PTGS2 est une isoenzyme de PTGS qui est l'enzyme clé dans la biosynthèse des prostaglandines, et agit à la fois comme un dioxygénase et comme la peroxydase [38]. L'étude de Zhang et al. ont montré qu'il y avait un motif de hyperméthylation du promoteur en liaison avec un niveau inférieur de PTGS2 transcription dans les tissus enflammés dans la parodontite chronique [39]. D'autre part, DGOSF est un membre de la famille de gènes codant pour Fos-fermeture éclair à leucine des protéines qui peuvent se dimériser avec des protéines de la famille juin [40]. récepteur cellulaire (TCR) -Driven expression précoce T du gène est contrôlée par de nombreux facteurs de transcription essentiels tels que DGOSF [41]. En outre, Sreeramkumar et al. ont rapporté que PTGS2 est transcriptionnellement régulé à la hausse dans les lymphocytes T au cours du TCR /CD3 de déclenchement et qu'il se comportait comme un gène inductible au début du processus d'activation des cellules T [42]. Par ailleurs, Chen et al. avait démontré que des signaux doubles costimulation de CD28 et TCR ont été nécessaires pour une expression optimale de l'activateur du récepteur du facteur nucléaire-kB ligand (RANKL) dans les tissus parodontaux [43]. Dans la présente étude, les résultats ont montré que PTGS2
a été impliqué dans le module 3 et pourrait être réglée par DGOSF dans le réseau réglementaire. Ainsi, nous avons suggéré que PTGS2
pourrait jouer un rôle crucial dans la progression de la parodontite impliquant dans la voie de signalisation du TCR via l'interaction avec DGOSF.
Conclusion
En conclusion, cette étude a identifié plusieurs gènes (CTSS
, PLEK
, IRF-8
, PTGS2
et DGOSF) qui impliqué dans le développement et la progression de la parodontite. CTSS
peut jouer un rôle essentiel dans la perte osseuse associée à la parodontite en interagissant avec IRF8.
En outre, PLEK
peut contribuer à la progression de la parodontite via l'interaction avec IRF-8
. En outre, PTGS2
peut jouer un rôle crucial dans la progression de la parodontite impliquant dans TCR voie de signalisation via l'interaction avec DGOSF.

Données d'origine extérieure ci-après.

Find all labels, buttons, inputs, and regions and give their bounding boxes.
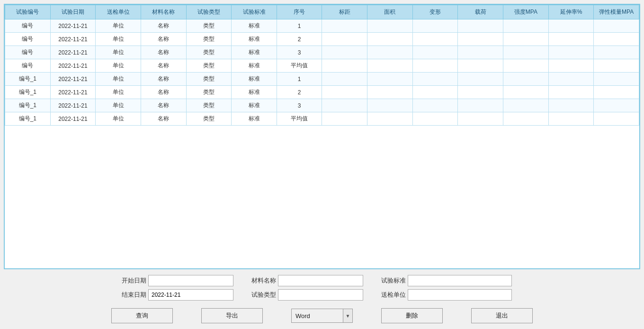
start-date-group: 开始日期: [118, 275, 233, 286]
table-body: 编号2022-11-21单位名称类型标准1编号2022-11-21单位名称类型标…: [5, 19, 639, 126]
cell-试验类型: 类型: [186, 33, 232, 46]
cell-送检单位: 单位: [96, 99, 141, 112]
cell-序号: 2: [277, 86, 322, 99]
table-row[interactable]: 编号_12022-11-21单位名称类型标准2: [5, 86, 639, 99]
table-row[interactable]: 编号2022-11-21单位名称类型标准3: [5, 46, 639, 59]
cell-试验编号: 编号_1: [5, 99, 51, 112]
cell-试验标准: 标准: [232, 112, 277, 126]
cell-送检单位: 单位: [96, 33, 141, 46]
table-row[interactable]: 编号_12022-11-21单位名称类型标准1: [5, 73, 639, 86]
cell-变形: [412, 99, 458, 112]
cell-序号: 2: [277, 33, 322, 46]
form-row-2: 结束日期 试验类型 送检单位: [4, 289, 640, 301]
header-变形: 变形: [412, 5, 458, 19]
cell-变形: [412, 86, 458, 99]
header-标距: 标距: [322, 5, 367, 19]
word-select-text: Word: [292, 310, 343, 322]
cell-试验类型: 类型: [186, 59, 232, 73]
cell-弹性模量MPA: [594, 33, 639, 46]
cell-强度MPA: [503, 19, 549, 33]
cell-试验编号: 编号_1: [5, 86, 51, 99]
cell-试验类型: 类型: [186, 46, 232, 59]
cell-弹性模量MPA: [594, 59, 639, 73]
cell-试验日期: 2022-11-21: [50, 19, 96, 33]
cell-强度MPA: [503, 99, 549, 112]
cell-标距: [322, 86, 367, 99]
cell-标距: [322, 59, 367, 73]
cell-延伸率%: [548, 59, 594, 73]
cell-强度MPA: [503, 73, 549, 86]
start-date-input[interactable]: [148, 275, 233, 286]
cell-强度MPA: [503, 86, 549, 99]
cell-标距: [322, 19, 367, 33]
cell-面积: [367, 46, 413, 59]
cell-标距: [322, 46, 367, 59]
test-type-input[interactable]: [278, 289, 363, 301]
cell-试验编号: 编号: [5, 19, 51, 33]
header-试验类型: 试验类型: [186, 5, 232, 19]
query-button[interactable]: 查询: [111, 308, 173, 323]
cell-变形: [412, 112, 458, 126]
cell-变形: [412, 73, 458, 86]
table-row[interactable]: 编号2022-11-21单位名称类型标准1: [5, 19, 639, 33]
cell-送检单位: 单位: [96, 112, 141, 126]
cell-送检单位: 单位: [96, 46, 141, 59]
cell-面积: [367, 33, 413, 46]
cell-变形: [412, 59, 458, 73]
test-standard-input[interactable]: [408, 275, 512, 286]
cell-试验日期: 2022-11-21: [50, 99, 96, 112]
form-section: 开始日期 材料名称 试验标准 结束日期 试验类型 送检单位: [4, 273, 640, 305]
cell-试验日期: 2022-11-21: [50, 46, 96, 59]
table-header-row: 试验编号试验日期送检单位材料名称试验类型试验标准序号标距面积变形载荷强度MPA延…: [5, 5, 639, 19]
cell-标距: [322, 33, 367, 46]
test-standard-group: 试验标准: [377, 275, 512, 286]
cell-试验类型: 类型: [186, 99, 232, 112]
cell-试验标准: 标准: [232, 59, 277, 73]
table-row[interactable]: 编号2022-11-21单位名称类型标准2: [5, 33, 639, 46]
cell-材料名称: 名称: [141, 86, 186, 99]
cell-试验标准: 标准: [232, 99, 277, 112]
cell-试验日期: 2022-11-21: [50, 86, 96, 99]
cell-标距: [322, 112, 367, 126]
cell-面积: [367, 86, 413, 99]
form-row-1: 开始日期 材料名称 试验标准: [4, 275, 640, 286]
cell-弹性模量MPA: [594, 46, 639, 59]
cell-试验编号: 编号: [5, 59, 51, 73]
cell-弹性模量MPA: [594, 19, 639, 33]
table-row[interactable]: 编号2022-11-21单位名称类型标准平均值: [5, 59, 639, 73]
word-select-wrapper[interactable]: Word ▼: [291, 309, 353, 323]
cell-载荷: [458, 86, 503, 99]
cell-送检单位: 单位: [96, 19, 141, 33]
cell-载荷: [458, 99, 503, 112]
cell-序号: 平均值: [277, 112, 322, 126]
submit-unit-label: 送检单位: [377, 291, 406, 299]
cell-序号: 平均值: [277, 59, 322, 73]
exit-button[interactable]: 退出: [471, 308, 533, 323]
cell-试验类型: 类型: [186, 86, 232, 99]
cell-试验编号: 编号: [5, 33, 51, 46]
cell-序号: 1: [277, 19, 322, 33]
cell-弹性模量MPA: [594, 112, 639, 126]
cell-强度MPA: [503, 46, 549, 59]
end-date-label: 结束日期: [118, 291, 146, 299]
cell-试验编号: 编号: [5, 46, 51, 59]
cell-序号: 3: [277, 46, 322, 59]
delete-button[interactable]: 删除: [381, 308, 443, 323]
table-section: 试验编号试验日期送检单位材料名称试验类型试验标准序号标距面积变形载荷强度MPA延…: [4, 4, 640, 269]
cell-材料名称: 名称: [141, 33, 186, 46]
table-row[interactable]: 编号_12022-11-21单位名称类型标准平均值: [5, 112, 639, 126]
table-row[interactable]: 编号_12022-11-21单位名称类型标准3: [5, 99, 639, 112]
cell-面积: [367, 59, 413, 73]
cell-延伸率%: [548, 112, 594, 126]
header-延伸率%: 延伸率%: [548, 5, 594, 19]
header-试验编号: 试验编号: [5, 5, 51, 19]
cell-延伸率%: [548, 46, 594, 59]
header-材料名称: 材料名称: [141, 5, 186, 19]
export-button[interactable]: 导出: [201, 308, 263, 323]
cell-延伸率%: [548, 99, 594, 112]
submit-unit-input[interactable]: [408, 289, 512, 301]
material-input[interactable]: [278, 275, 363, 286]
word-select-arrow-icon[interactable]: ▼: [343, 309, 352, 322]
cell-强度MPA: [503, 33, 549, 46]
end-date-input[interactable]: [148, 289, 233, 301]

Notre étude peut fournir une base théorique pour les futures enquêtes de parodontite. Cependant, d'autres études expérimentales sont encore nécessaires pour confirmer nos résultats
abréviations
APC:.
Cellules présentant l'antigène
BP: processus biologiques
, CTSS, cathepsine S, CC, le composant cellulaire
DEGS:
différentiellement exprimé gènes, IRF4, Facteur 4, FDR, le taux de découverte False, GO, Gene Ontology
IL-6:
interleukine-6
IL-8:
interleukine-8, KEGG, Encyclopédie de Kyoto des gènes et génomes
KLF4:
Kruppel-like factor 4
MMP:
métalloprotéinase matricielle, MEIS1, Meis homeobox 1
MF:
fonctions moléculaires
MAF:
musculoaponeurotic fibrosarcome oncogène homolog, PLEK, Pleckstrin
< dfn> PAMP:
Pathogen associé motifs moléculaires
PPI:
interaction protéine-protéine
STRING:
Recherche Outil pour la récupération des gènes Interagir /protéines)
Th17:
cellules T auxiliaires 17
TLR:
Toll récepteurs, TFs, facteurs de transcription
Déclarations de la reconnaissance
Cette étude a été soutenue par le district de Minhang jeune plan de formation des médecins.
Open Access Cet article est distribué sous les termes de la Creative Tous les auteurs ont lu et approuvé le manuscrit final.